FGM is internationally recognised as a violation of women and girls’ human rights and as an extreme form discrimination and violence, directed exclusively at girls and women because of their sex. The practice is a crime in all EU member states, under specific or more general legislation. However, any girl born into an FGM-practising community is potentially at risk of being subjected to the procedure (END FGM, 2015a).

International and European conventions

International human-rights law and national legislation in many EU countries recognises the practice of FGM as a form of gender-based violence and a violation of women and girls’ rights, including their sexual and reproductive rights.

Over the past decade several landmark international agreements have highlighted the need to tackle FGM as part of a broader effort to promote gender equality and sustainable development. These agreements include the International Conference on Population and Development (ICPD) Programme of Action, the Beijing Platform for Action and the 2012 UN General Assembly Resolution (A/RES/67/146). Some regional African and European instruments, such as the Protocol to the African Charter on Human and Peoples’ Rights on the Rights of Women in Africa (Maputo Protocol), specifically address FGM and are key to finding sustainable solutions to combat the practice (END FGM, 2015b).


The Istanbul Convention is the first legally binding European instrument on preventing violence against women and domestic violence, protecting victims and punishing perpetrators. The Convention reflects current international law and knowledge of good and promising practices to eradicate violence against women. It aims to protect women against all forms of violence; to contribute to ending discrimination against women; to promote substantive gender equality; to design a comprehensive framework to protect and assist victims of violence against women and domestic violence; and to end perpetrators’ impunity for such acts.

The Istanbul Convention requires states to prevent, prosecute and eliminate physical, psychological and sexual violence, including rape, sexual assault and sexual harassment, stalking, forced marriage, forced abortion, forced sterilisation, FGM and killings, including crimes in the name of so-called ‘honour’. These are all manifestations of gender-based violence, which aims to control women’s behaviour, sexuality and autonomy, and which is common to all cultures. Grounded in a human rights-based perspective and promoting a comprehensive and integrated approach to tackling all forms of violence against women, the Istanbul Convention is a framework which, properly implemented, can support states parties in accelerating efforts towards ending the practice of FGM within one generation.

EU policy framework

Many countries in Europe have adopted national action plans or guidelines on FGM that include policy frameworks.

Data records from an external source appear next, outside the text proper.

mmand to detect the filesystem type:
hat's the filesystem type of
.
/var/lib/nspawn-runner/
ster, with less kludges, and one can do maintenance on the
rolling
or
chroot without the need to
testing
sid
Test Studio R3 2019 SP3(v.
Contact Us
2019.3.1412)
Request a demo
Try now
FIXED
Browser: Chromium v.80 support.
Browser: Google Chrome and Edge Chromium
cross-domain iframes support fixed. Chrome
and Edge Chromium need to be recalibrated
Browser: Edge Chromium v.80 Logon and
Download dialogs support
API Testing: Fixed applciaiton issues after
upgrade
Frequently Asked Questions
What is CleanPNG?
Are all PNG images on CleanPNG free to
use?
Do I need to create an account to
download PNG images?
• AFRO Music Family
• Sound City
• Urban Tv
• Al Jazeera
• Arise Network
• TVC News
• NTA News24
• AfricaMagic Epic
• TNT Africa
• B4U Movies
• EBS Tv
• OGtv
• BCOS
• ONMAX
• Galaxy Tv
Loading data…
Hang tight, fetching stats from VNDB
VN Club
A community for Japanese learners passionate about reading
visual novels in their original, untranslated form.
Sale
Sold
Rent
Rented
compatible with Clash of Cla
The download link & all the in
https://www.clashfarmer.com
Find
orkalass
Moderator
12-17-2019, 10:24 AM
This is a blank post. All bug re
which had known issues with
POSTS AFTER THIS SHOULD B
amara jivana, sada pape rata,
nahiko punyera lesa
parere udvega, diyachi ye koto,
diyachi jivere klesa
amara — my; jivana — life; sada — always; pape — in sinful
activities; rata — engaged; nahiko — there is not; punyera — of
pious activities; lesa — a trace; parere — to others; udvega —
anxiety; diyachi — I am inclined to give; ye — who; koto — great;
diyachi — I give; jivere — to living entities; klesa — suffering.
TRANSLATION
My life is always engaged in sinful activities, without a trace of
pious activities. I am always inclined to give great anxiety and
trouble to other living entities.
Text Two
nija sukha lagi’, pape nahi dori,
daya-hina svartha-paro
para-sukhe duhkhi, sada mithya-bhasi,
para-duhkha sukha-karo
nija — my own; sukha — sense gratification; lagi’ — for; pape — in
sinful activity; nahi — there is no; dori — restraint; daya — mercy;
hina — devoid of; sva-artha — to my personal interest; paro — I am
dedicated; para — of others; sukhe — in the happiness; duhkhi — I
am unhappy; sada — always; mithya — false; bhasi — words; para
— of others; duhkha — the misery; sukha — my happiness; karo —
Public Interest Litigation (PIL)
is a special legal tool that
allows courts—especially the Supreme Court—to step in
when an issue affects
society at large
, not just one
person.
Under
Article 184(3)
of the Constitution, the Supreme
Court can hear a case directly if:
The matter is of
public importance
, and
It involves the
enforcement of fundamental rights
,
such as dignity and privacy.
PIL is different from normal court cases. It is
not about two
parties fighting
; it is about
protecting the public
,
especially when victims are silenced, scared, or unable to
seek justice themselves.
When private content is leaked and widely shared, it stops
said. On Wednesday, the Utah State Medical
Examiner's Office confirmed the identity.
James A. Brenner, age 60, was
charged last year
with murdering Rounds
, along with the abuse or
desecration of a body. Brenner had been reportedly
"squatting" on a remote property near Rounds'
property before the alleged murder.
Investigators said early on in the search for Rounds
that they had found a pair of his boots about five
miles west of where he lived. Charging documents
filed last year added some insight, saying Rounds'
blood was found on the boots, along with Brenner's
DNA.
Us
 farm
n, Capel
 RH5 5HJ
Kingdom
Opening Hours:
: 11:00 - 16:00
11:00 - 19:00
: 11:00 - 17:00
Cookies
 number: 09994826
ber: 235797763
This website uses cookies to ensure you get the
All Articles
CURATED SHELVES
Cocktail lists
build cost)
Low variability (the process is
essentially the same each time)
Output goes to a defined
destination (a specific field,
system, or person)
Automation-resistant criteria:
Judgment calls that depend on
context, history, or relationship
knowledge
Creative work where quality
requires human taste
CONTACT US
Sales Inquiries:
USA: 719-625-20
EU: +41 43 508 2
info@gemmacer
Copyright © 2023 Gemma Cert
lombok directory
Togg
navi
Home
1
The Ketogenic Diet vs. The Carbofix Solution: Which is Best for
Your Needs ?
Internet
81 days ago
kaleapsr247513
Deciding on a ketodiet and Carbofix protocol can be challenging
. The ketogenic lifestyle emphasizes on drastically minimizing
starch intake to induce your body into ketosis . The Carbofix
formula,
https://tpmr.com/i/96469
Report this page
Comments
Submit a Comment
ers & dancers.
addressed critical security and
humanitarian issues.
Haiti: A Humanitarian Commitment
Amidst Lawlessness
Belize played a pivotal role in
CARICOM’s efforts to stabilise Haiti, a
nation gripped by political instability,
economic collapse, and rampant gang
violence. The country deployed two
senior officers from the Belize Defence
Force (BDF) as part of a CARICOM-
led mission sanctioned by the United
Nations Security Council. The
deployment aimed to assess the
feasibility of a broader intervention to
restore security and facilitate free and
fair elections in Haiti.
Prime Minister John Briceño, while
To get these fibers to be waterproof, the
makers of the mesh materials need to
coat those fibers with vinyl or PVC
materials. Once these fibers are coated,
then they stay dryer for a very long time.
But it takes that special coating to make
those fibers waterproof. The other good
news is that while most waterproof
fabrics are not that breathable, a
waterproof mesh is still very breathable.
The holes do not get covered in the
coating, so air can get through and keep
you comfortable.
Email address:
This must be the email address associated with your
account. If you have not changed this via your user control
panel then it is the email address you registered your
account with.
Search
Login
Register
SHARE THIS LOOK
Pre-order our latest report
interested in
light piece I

Ideally, such policy frameworks should highlight the role of communities in prevention, protection and prosecution, as well as the provision of care.

The 2013 European Commission Communication, Towards the Elimination of Female Genital Mutilation, calls for an integrated approach to the ending of FGM. The Communication provides an effective policy framework for tackling FGM, calling for action in five areas:

  • Promote sustainable social change to prevent FGM
  • Support member states in effectively prosecuting FGM
  • Ensure the protection of at-risk women on EU territory
  • Promote the elimination of FGM globally
  • Implement, monitor and evaluate strategies to end FGM


  • END FGM, (2015a): Factsheet 2: FGM as a Gender & VAW issue.
  • END FGM, (2015b). Position Paper: Repositioning FGM as a gender and development issue.
  • European Commission (2016). Advisory Committee on Equal Opportunities Men and Women, Mandate for the 2016 Working Group on Female Genital Mutilation.
  • UNICEF (2016). Female Genital Mutilation/Cutting: A Global Concern. New York: UNICEF.
  • World Health Organisation (WHO). (2008). Eliminating Female Genital Mutilation: An interagency statement OHCHR, UNAIDS, UNDP, UNECA, UNESCO, UNFPA, UNHCR, UNICEF, UNIFEM, WHO. Geneva.